## Required work
In the records below, pick out all lines containing the word "üniteler".

[Saved entries]
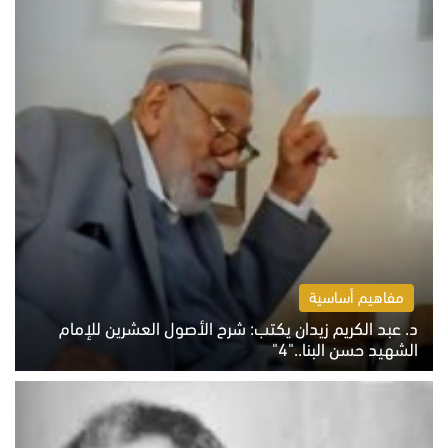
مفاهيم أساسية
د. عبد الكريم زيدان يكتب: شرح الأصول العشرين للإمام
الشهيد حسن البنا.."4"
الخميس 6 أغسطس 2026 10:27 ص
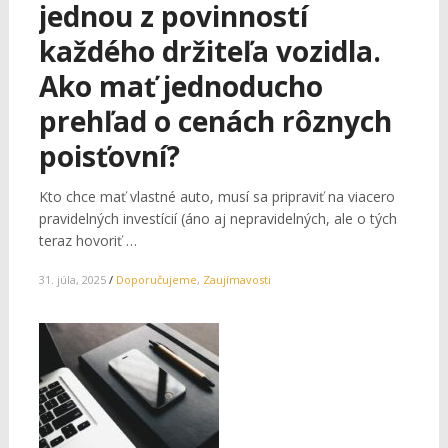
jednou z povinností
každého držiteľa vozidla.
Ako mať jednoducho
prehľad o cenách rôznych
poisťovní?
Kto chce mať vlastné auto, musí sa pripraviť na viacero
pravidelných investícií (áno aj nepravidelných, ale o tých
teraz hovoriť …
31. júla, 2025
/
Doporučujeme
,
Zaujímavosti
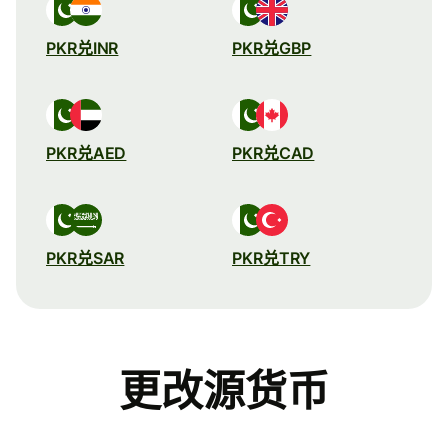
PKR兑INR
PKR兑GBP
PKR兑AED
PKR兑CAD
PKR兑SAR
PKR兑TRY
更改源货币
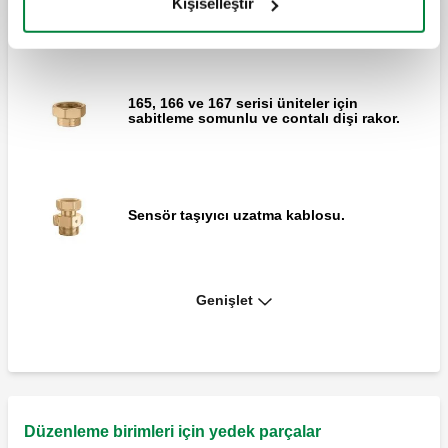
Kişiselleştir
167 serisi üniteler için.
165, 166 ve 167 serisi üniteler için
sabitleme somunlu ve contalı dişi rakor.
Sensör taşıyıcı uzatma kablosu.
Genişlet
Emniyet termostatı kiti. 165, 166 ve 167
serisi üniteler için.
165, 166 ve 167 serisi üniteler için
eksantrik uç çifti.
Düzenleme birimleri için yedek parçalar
* * *
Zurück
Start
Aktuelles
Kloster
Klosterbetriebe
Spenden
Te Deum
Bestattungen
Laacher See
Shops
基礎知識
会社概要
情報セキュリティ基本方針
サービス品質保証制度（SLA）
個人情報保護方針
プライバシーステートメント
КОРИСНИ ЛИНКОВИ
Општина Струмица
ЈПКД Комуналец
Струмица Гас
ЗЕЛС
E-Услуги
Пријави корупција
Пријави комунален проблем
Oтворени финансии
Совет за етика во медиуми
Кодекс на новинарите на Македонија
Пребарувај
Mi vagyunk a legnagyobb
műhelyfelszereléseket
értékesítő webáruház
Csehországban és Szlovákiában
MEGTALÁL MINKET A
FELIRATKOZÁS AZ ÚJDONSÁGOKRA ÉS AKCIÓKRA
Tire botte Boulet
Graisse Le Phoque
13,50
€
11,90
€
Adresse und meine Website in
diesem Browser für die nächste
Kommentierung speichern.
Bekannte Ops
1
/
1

## Response box
167 serisi üniteler için.
165, 166 ve 167 serisi üniteler için
serisi üniteler için.
165, 166 ve 167 serisi üniteler için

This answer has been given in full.